Data during the validation step isn't decoded correctly

Hi guys,
So I have a snowplow data source, going through to a kinesis stream. The is returning my ‘bad data’.

When I call in Python this kinesis stream I get

"e":"ue","ue_px":"eyJzY2hlbWEiOiJpZ2x1OmNvbS5zbm93cGxvd2FuYWx5dGljcy5zbm93cGxvd1wvdW5zdHJ1Y3RfZXZlbnRcL2pzb25zY2hlbWFcLzEtMC0wIiwiZGF0YSI6eyJzY2hlbWEiOiJpZ2x1OmNvbS5idXN1dVwvcHJvZ3Jlc3NfZXZlbnRfbG9nXC9qc29uc2NoZW1hXC8xLTAtMCIsImRhdGEiOnsidWlkIjoiMTU5ODM5NjkiLCJsYW5ndWFnZV9sZWFybnQiOiJpdCIsImludGVyZmFjZV9sYW5ndWFnZSI6ImVuYyIsImNvbXBvbmVudF9pZCI6ImVudGl0eV8yXzJfMl85IiwiY29tcG9uZW50X3R5cGUiOiJudWxsIiwiY29tcG9uZW50X2NsYXNzIjoiZW50aXR5IiwiY2xpZW50X3ZlcnNpb24iOiJudWxsIiwicGFzc2VkIjoibnVsbCIsInNjb3JlIjowLCJtYXhfc2NvcmUiOjAsImVuZF90aW1lIjoxNTQ0OTY0MTc5Nzg5LCJzdGFydF90aW1lIjoxNTQ0OTYxOTMzOTEzLCJkdXJhdGlvbiI6MjI0NTg3NiwicGxhdGZvcm0iOiJ3ZWIiLCJldmVudCI6InZvY2FidWxhcnktYWN0aXZpdHkiLCJlbnZpcm9ubWVudCI6InByb2R1Y3Rpb24ifX19","tv":"php-0.3.0-rc1","p":"srv","eid":"1e3e9024-0130-11e9-b9e7-06a13e9f64b8 stuff of the following form. Now it looks to me like this hasn’t decoded properly.

I’m using

import json
from datetime import datetime
import time
import configparser
import time

config = configparser.ConfigParser()
config.read("conf2.ini")
AWS_access_key_id = config.get("AWS Creds", "AWS_access_key_id")
AWS_secret_access_key = config.get("AWS Creds", "AWS_secret_access_key")
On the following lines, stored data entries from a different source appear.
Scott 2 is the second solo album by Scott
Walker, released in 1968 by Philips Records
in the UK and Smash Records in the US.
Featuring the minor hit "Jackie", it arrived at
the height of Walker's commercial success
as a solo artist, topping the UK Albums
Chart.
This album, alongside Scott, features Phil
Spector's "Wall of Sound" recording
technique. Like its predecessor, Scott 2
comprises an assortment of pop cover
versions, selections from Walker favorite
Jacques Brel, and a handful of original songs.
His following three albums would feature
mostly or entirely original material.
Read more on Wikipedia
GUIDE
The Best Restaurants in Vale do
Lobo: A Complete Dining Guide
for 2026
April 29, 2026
my_stream_name = "rawdatabad"

kinesis_client = boto3.client(
    "kinesis",
    region_name="eu-west-1",
    aws_access_key_id=AWS_access_key_id,
    aws_secret_access_key=AWS_secret_access_key,
)


response = kinesis_client.describe_stream(StreamName=my_stream_name)
my_shard_id = response["StreamDescription"]["Shards"][0]["ShardId"]
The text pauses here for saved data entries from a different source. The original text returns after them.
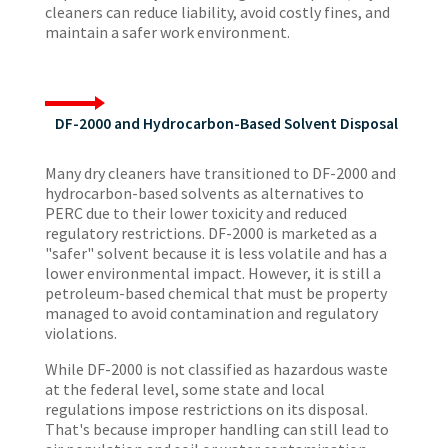
cleaners can reduce liability, avoid costly fines, and
maintain a safer work environment.
DF-2000 and Hydrocarbon-Based Solvent Disposal
Many dry cleaners have transitioned to DF-2000 and
hydrocarbon-based solvents as alternatives to
PERC due to their lower toxicity and reduced
regulatory restrictions. DF-2000 is marketed as a
"safer" solvent because it is less volatile and has a
lower environmental impact. However, it is still a
petroleum-based chemical that must be property
managed to avoid contamination and regulatory
violations.
While DF-2000 is not classified as hazardous waste
at the federal level, some state and local
regulations impose restrictions on its disposal.
That's because improper handling can still lead to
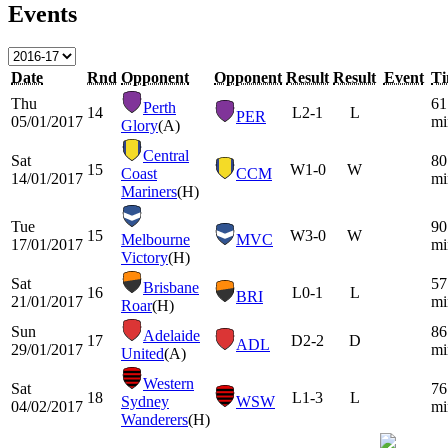
Events
Date
Rnd
Opponent
Opponent
Result
Result
Event
T
Thu
61
Perth
14
L
2-1
L
PER
05/01/2017
mi
Glory
(A)
Central
Sat
80
15
W
1-0
W
Coast
CCM
14/01/2017
mi
Mariners
(H)
Tue
90
15
W
3-0
W
Melbourne
MVC
17/01/2017
mi
Victory
(H)
Sat
57
Brisbane
16
L
0-1
L
BRI
21/01/2017
mi
Roar
(H)
Sun
86
Adelaide
17
D
2-2
D
ADL
29/01/2017
mi
United
(A)
Western
Sat
76
18
L
1-3
L
Sydney
WSW
04/02/2017
mi
Wanderers
(H)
shard_iterator = kinesis_client.get_shard_iterator(
    StreamName=my_stream_name, ShardId=my_shard_id, ShardIteratorType="TRIM_HORIZON"
)

my_shard_iterator = shard_iterator["ShardIterator"]

while 1 == 1:
    record_response = kinesis_client.get_records(
        ShardIterator=my_shard_iterator, Limit=500
    )
    my_shard_iterator = record_response["NextShardIterator"]
    import time

    timestr = time.strftime("%Y%m%d-%H%M%S")
    if len(record_response["Records"]) > 0:

        record_length = len(record_response["Records"])
        for i in range(record_length):

            print(int(record_length - i), "left")
            json_loaded = json.loads(
                record_response["Records"][i]["Data"].decode("utf8")
            )
            # if "vocabulary-activity" in json_loaded["errors"][0]["message"]:

            file = open(timestr + "logfile.txt", "w")
            print(json_loaded["failure_tstamp"], json_loaded["errors"])
            time.sleep(0.25)
            # print(record_response)

Now when I specifically look at the data dump itself I use base64.b64decode(record_response["Records"][i]["Data"]).decode('utf8', errors="ignore") and that returns the dump we see above.

Does anyone have any insight into why this is the case. I’d love to be able to look at the events in more detail.

Hi @springcoil.

"e":"ue" tells you this event is an ‘unstructured’ (self-describing) event.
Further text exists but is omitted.